Two Poems on Extrajudicial Killings

By David Jayson Oquendo
Poetry

War

(This poem first appeared in the blog Kill List Chronicles.)

I fear that my life rests on the trigger finger of a stranger I am to entrust my safety into,
and that my face
and my body is a target that once resembles another could bring me to my doom,
and that I am in the middle of a war I never wished to be a part of,
and that my family and my friends are in that war,
and that we are divided,
and that our mouths no longer create the sound they used to,
and that our ears are becoming more eager to hear gunshots,
and that it has become normal to kill and be killed,
and that if you did nothing wrong, you don’t have to worry,
you’re just going to accept that you’re going to get killed
either by the government or by someone you do not know,
and it’s okay.
Tell me, please, if you’re so adamant on making me shut up,
if you’re convinced that there must always be a trade-off,
that the world operates in binary logic,
tell me,
if this is war, where do we evacuate?

 

Death By Fear

(This poem first appeared in the zine Resbak.)

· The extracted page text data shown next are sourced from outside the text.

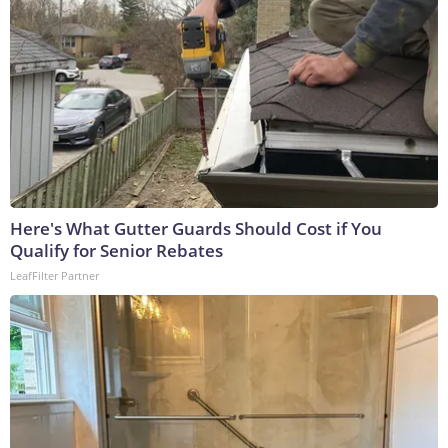
Here's What Gutter Guards Should Cost if You
Qualify for Senior Rebates
LeafFilter Partner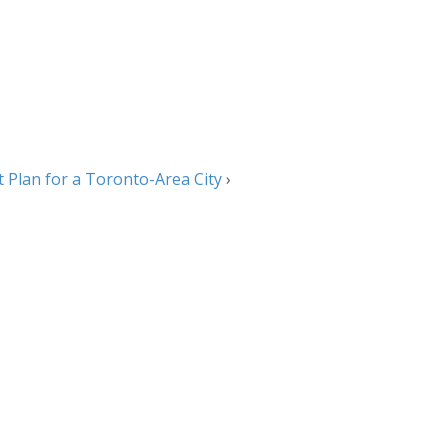
t Plan for a Toronto-Area City
›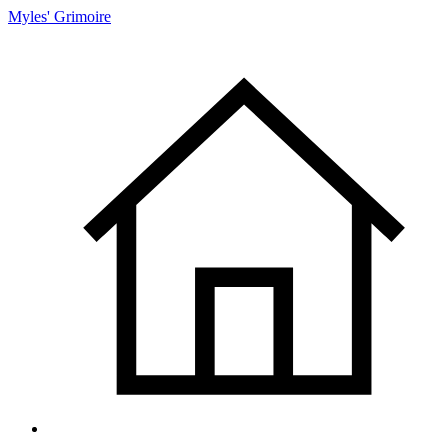
Myles' Grimoire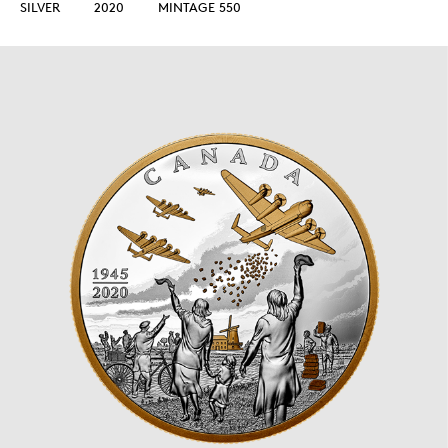
SILVER
2020
MINTAGE 550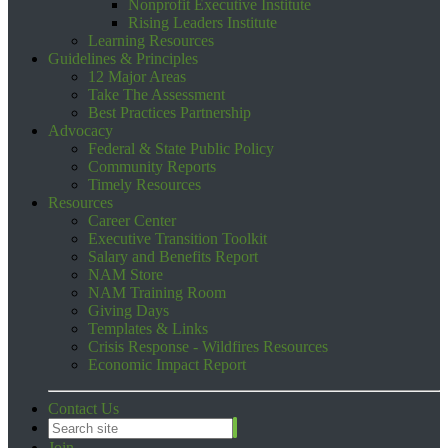
Nonprofit Executive Institute
Rising Leaders Institute
Learning Resources
Guidelines & Principles
12 Major Areas
Take The Assessment
Best Practices Partnership
Advocacy
Federal & State Public Policy
Community Reports
Timely Resources
Resources
Career Center
Executive Transition Toolkit
Salary and Benefits Report
NAM Store
NAM Training Room
Giving Days
Templates & Links
Crisis Response - Wildfires Resources
Economic Impact Report
Contact Us
Join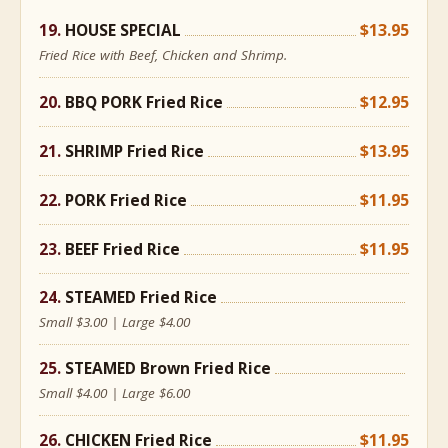
HOUSE SPECIAL
$13.95
Fried Rice with Beef, Chicken and Shrimp.
BBQ PORK Fried Rice
$12.95
SHRIMP Fried Rice
$13.95
PORK Fried Rice
$11.95
BEEF Fried Rice
$11.95
STEAMED Fried Rice
Small $3.00 | Large $4.00
STEAMED Brown Fried Rice
Small $4.00 | Large $6.00
CHICKEN Fried Rice
$11.95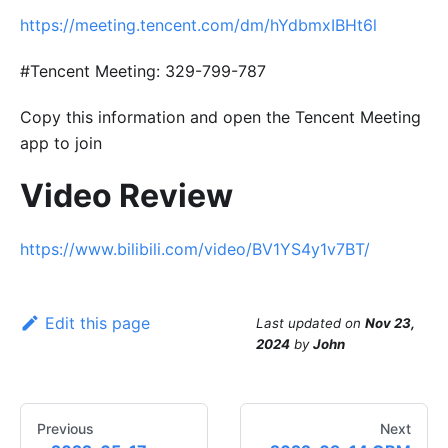
https://meeting.tencent.com/dm/hYdbmxIBHt6l
#Tencent Meeting: 329-799-787
Copy this information and open the Tencent Meeting
app to join
Video Review
https://www.bilibili.com/video/BV1YS4y1v7BT/
Edit this page
Last updated
on
Nov 23,
2024
by
John
Previous
Next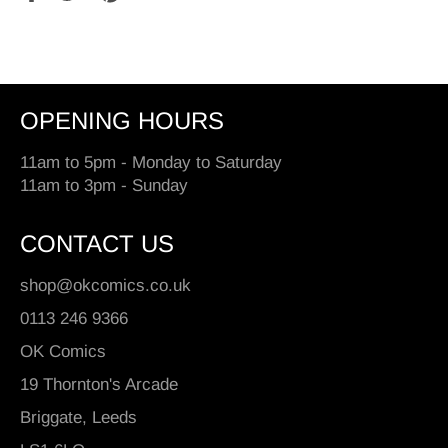
on
on
on
Facebook
Twitter
Pinterest
OPENING HOURS
11am to 5pm - Monday to Saturday
11am to 3pm - Sunday
CONTACT US
shop@okcomics.co.uk
0113 246 9366
OK Comics
19 Thornton's Arcade
Briggate, Leeds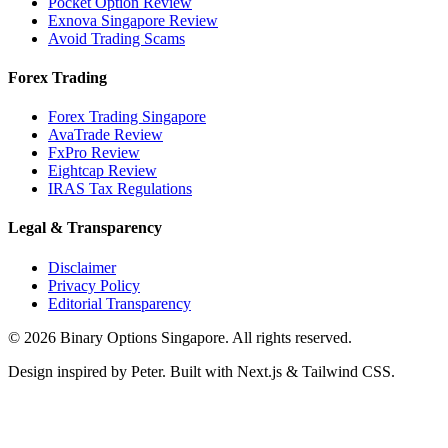
Pocket Option Review
Exnova Singapore Review
Avoid Trading Scams
Forex Trading
Forex Trading Singapore
AvaTrade Review
FxPro Review
Eightcap Review
IRAS Tax Regulations
Legal & Transparency
Disclaimer
Privacy Policy
Editorial Transparency
©
2026
Binary Options Singapore. All rights reserved.
Design inspired by Peter. Built with Next.js & Tailwind CSS.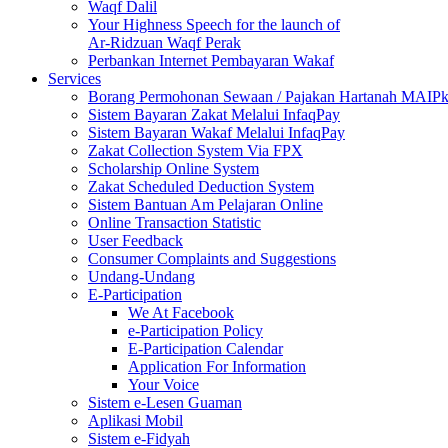
Waqf Dalil
Your Highness Speech for the launch of
Ar-Ridzuan Waqf Perak
Perbankan Internet Pembayaran Wakaf
Services
Borang Permohonan Sewaan / Pajakan Hartanah MAIP
Sistem Bayaran Zakat Melalui InfaqPay
Sistem Bayaran Wakaf Melalui InfaqPay
Zakat Collection System Via FPX
Scholarship Online System
Zakat Scheduled Deduction System
Sistem Bantuan Am Pelajaran Online
Online Transaction Statistic
User Feedback
Consumer Complaints and Suggestions
Undang-Undang
E-Participation
We At Facebook
e-Participation Policy
E-Participation Calendar
Application For Information
Your Voice
Sistem e-Lesen Guaman
Aplikasi Mobil
Sistem e-Fidyah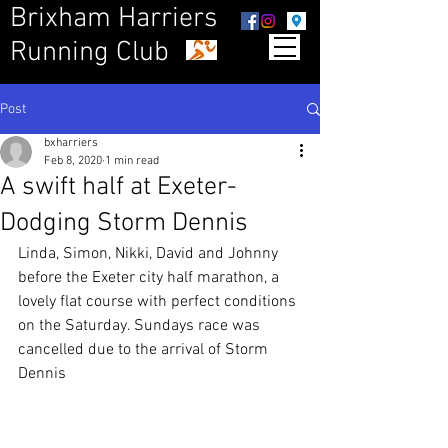
Brixham Harriers
Running Club
Post
bxharriers
Feb 8, 2020
1 min read
A swift half at Exeter-
Dodging Storm Dennis
Linda, Simon, Nikki, David and Johnny 
before the Exeter city half marathon, a 
lovely flat course with perfect conditions 
on the Saturday. Sundays race was 
cancelled due to the arrival of Storm 
Dennis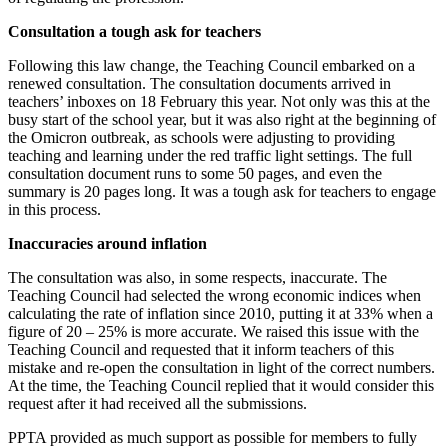
Consultation a tough ask for teachers
Following this law change, the Teaching Council embarked on a
renewed consultation. The consultation documents arrived in
teachers’ inboxes on 18 February this year. Not only was this at the
busy start of the school year, but it was also right at the beginning of
the Omicron outbreak, as schools were adjusting to providing
teaching and learning under the red traffic light settings. The full
consultation document runs to some 50 pages, and even the
summary is 20 pages long. It was a tough ask for teachers to engage
in this process.
Inaccuracies around inflation
The consultation was also, in some respects, inaccurate. The
Teaching Council had selected the wrong economic indices when
calculating the rate of inflation since 2010, putting it at 33% when a
figure of 20 – 25% is more accurate. We raised this issue with the
Teaching Council and requested that it inform teachers of this
mistake and re-open the consultation in light of the correct numbers.
At the time, the Teaching Council replied that it would consider this
request after it had received all the submissions.
PPTA provided as much support as possible for members to fully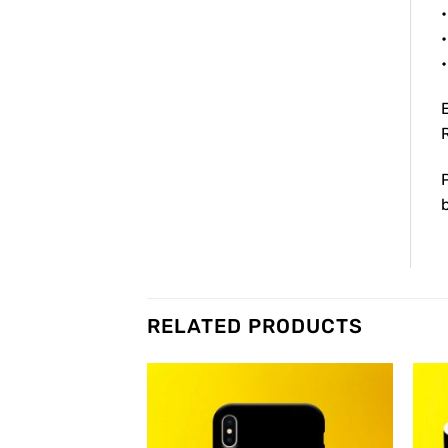
•
•
RELATED PRODUCTS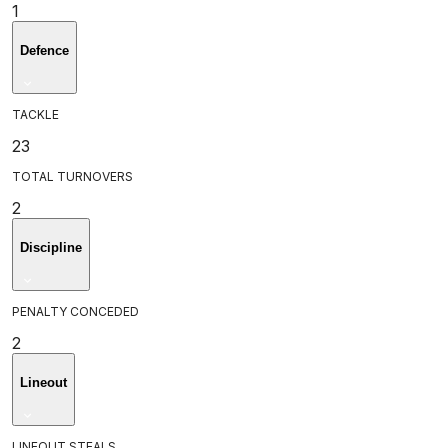
1
Defence
TACKLE
23
TOTAL TURNOVERS
2
Discipline
PENALTY CONCEDED
2
Lineout
LINEOUT STEALS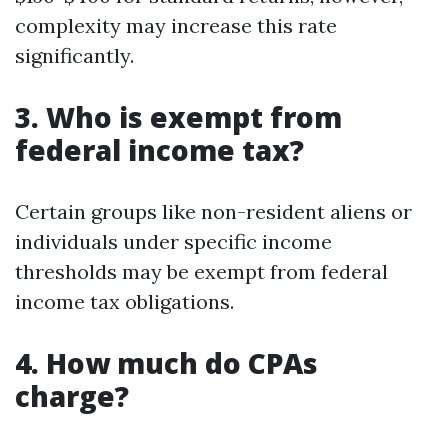
complexity may increase this rate
significantly.
3. Who is exempt from
federal income tax?
Certain groups like non-resident aliens or
individuals under specific income
thresholds may be exempt from federal
income tax obligations.
4. How much do CPAs
charge?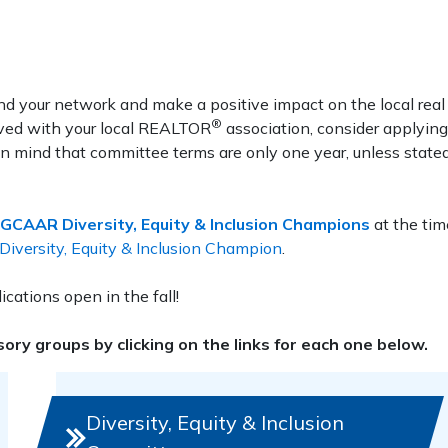
d your network and make a positive impact on the local real
®
olved with your local REALTOR
association, consider applying
n mind that committee terms are only one year, unless state
GCAAR Diversity, Equity & Inclusion Champions
at the tim
versity, Equity & Inclusion Champion
.
cations open in the fall!
ry groups by clicking on the links for each one below.
Diversity, Equity & Inclusion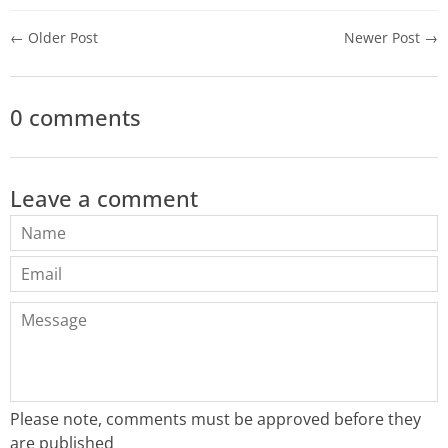
← Older Post
Newer Post →
0 comments
Leave a comment
Name
Email
Message
Please note, comments must be approved before they
are published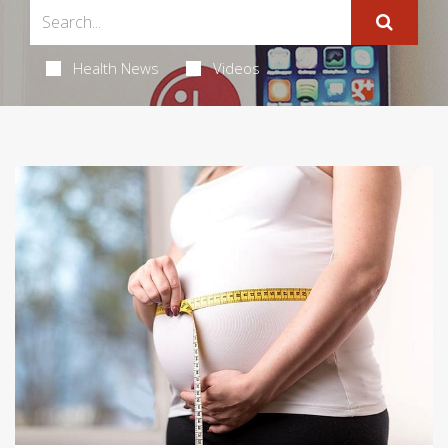
Health News
Videos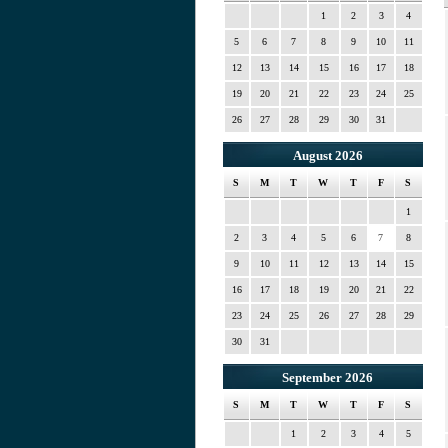
1
2
3
4
5
6
7
8
9
10
11
12
13
14
15
16
17
18
19
20
21
22
23
24
25
26
27
28
29
30
31
August 2026
S
M
T
W
T
F
S
1
2
3
4
5
6
7
8
9
10
11
12
13
14
15
16
17
18
19
20
21
22
23
24
25
26
27
28
29
30
31
September 2026
S
M
T
W
T
F
S
1
2
3
4
5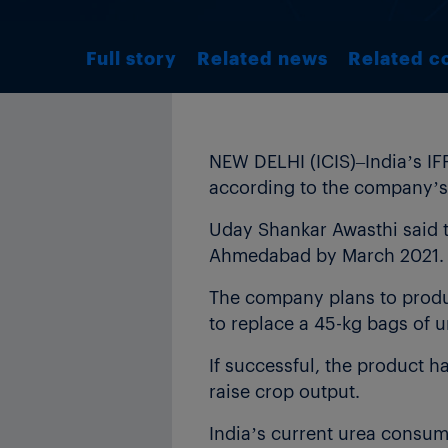
Full story
Related news
Related c
NEW DELHI (ICIS)–India’s IF
according to the company’s
Uday Shankar Awasthi said t
Ahmedabad by March 2021.
The company plans to produce
to replace a 45-kg bags of 
If successful, the product ha
raise crop output.
India’s current urea consump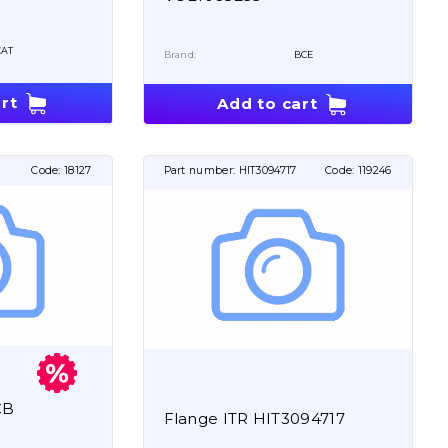
CAT
Brand:
BCE
rt
Add to cart
Code:
18127
Part number:
HIT3094717
Code:
119246
CB
Flange ITR HIT3094717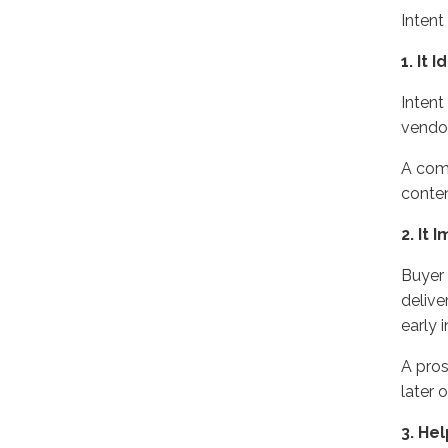
Inten
1.
It 
Intent
vendor
A comp
conte
2
. It
Buyer 
delive
early 
A
pro
later
o
3. He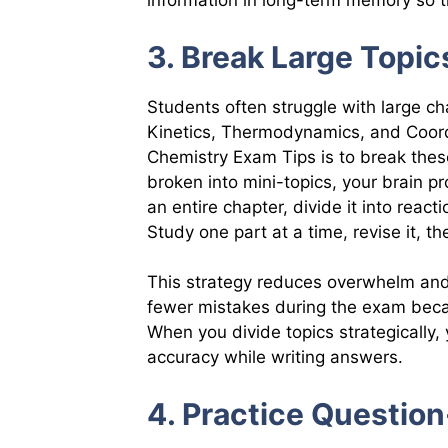
information in long-term memory so t
3. Break Large Topic
Students often struggle with large c
Kinetics, Thermodynamics, and Coord
Chemistry Exam Tips is to break these
broken into mini-topics, your brain pr
an entire chapter, divide it into rea
Study one part at a time, revise it, t
This strategy reduces overwhelm and
fewer mistakes during the exam beca
When you divide topics strategically
accuracy while writing answers.
4. Practice Question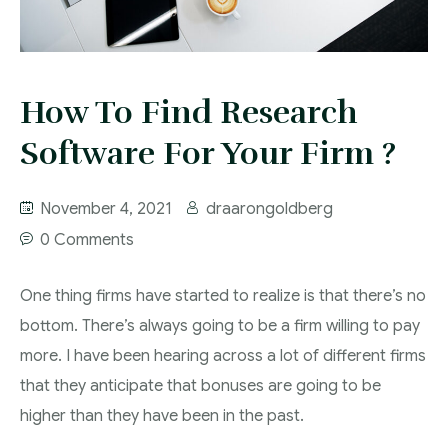
How To Find Research
Software For Your Firm ?
November 4, 2021
draarongoldberg
0 Comments
One thing firms have started to realize is that there’s no
bottom. There’s always going to be a firm willing to pay
more. I have been hearing across a lot of different firms
that they anticipate that bonuses are going to be
higher than they have been in the past.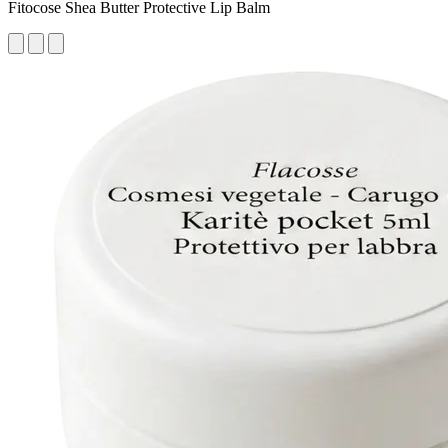
Fitocose Shea Butter Protective Lip Balm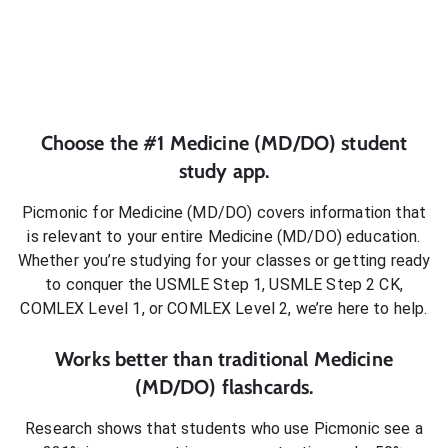
Choose the #1
Medicine (MD/DO)
student
study app.
Picmonic for
Medicine (MD/DO)
covers information that
is relevant to your entire
Medicine (MD/DO)
education.
Whether you’re studying for your classes or getting ready
to conquer
the USMLE Step 1, USMLE Step 2 CK,
COMLEX Level 1, or COMLEX Level 2
, we’re here to help.
Works better than traditional
Medicine
(MD/DO)
flashcards.
Research shows that students who use Picmonic see a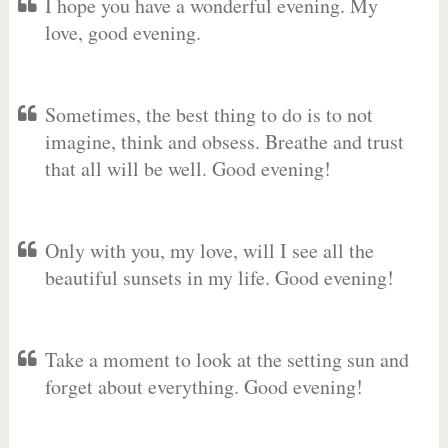
I hope you have a wonderful evening. My
love, good evening.
Sometimes, the best thing to do is to not
imagine, think and obsess. Breathe and trust
that all will be well. Good evening!
Only with you, my love, will I see all the
beautiful sunsets in my life. Good evening!
Take a moment to look at the setting sun and
forget about everything. Good evening!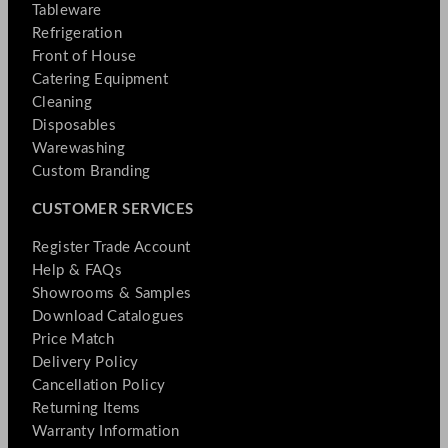
Tableware
Refrigeration
Front of House
Catering Equipment
Cleaning
Disposables
Warewashing
Custom Branding
CUSTOMER SERVICES
Register Trade Account
Help & FAQs
Showrooms & Samples
Download Catalogues
Price Match
Delivery Policy
Cancellation Policy
Returning Items
Warranty Information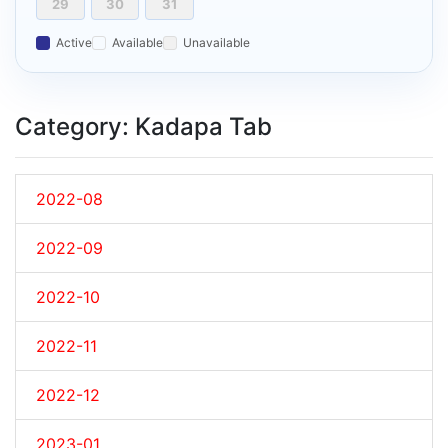
29
30
31
Active
Available
Unavailable
Category: Kadapa Tab
2022-08
2022-09
2022-10
2022-11
2022-12
2023-01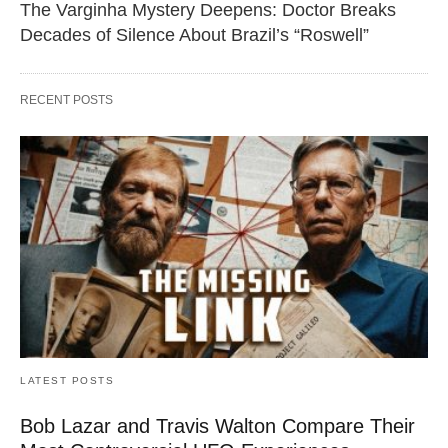
The Varginha Mystery Deepens: Doctor Breaks
Decades of Silence About Brazil’s “Roswell”
RECENT POSTS
LATEST POSTS
Bob Lazar and Travis Walton Compare Their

This will be the picture you will paint
with the tips of your fingers, indelible
as the ink that will seethe through your nails:
Blood trickles down the concrete roads—
traction stronger than asphalt, thick and black.
And then it flows like a river.
In the middle of a valley of lifeless bodies,
lives transfigure into numbers in an infographic,
names and memories morph into statistics,
eyes hazed with fear are zeroes
to the kill count rounded to the nearest thousand.

After that you lift your hands off the canvas.
You will look at me in senseless wonder
and then you will ask me what it is that I want,
tell me, “How is it that you complain of change
if change is what we always yearned for?”
and I will answer, fist clenched and yearning,
that I want to be alive,
that every dead man ID’d with a cardboard
packed in a garbage bag and duct tape
might as well be me,
or my brother,
or my dad.

And I will tell you that I want peace of mind.
I want home to feel like it and not a prison,
not a place where our words hold no power
under the night sky, permanent, serrated
its cold whimper a lullaby for children with no homes
empty of pity, where at gunpoint our lives begin to lose value,
where our minds will stretch in prayer
because our fingers will be unable to move
where our necks will pave way for the noose holding our epitaph,
where no one will know how fear is deadlier.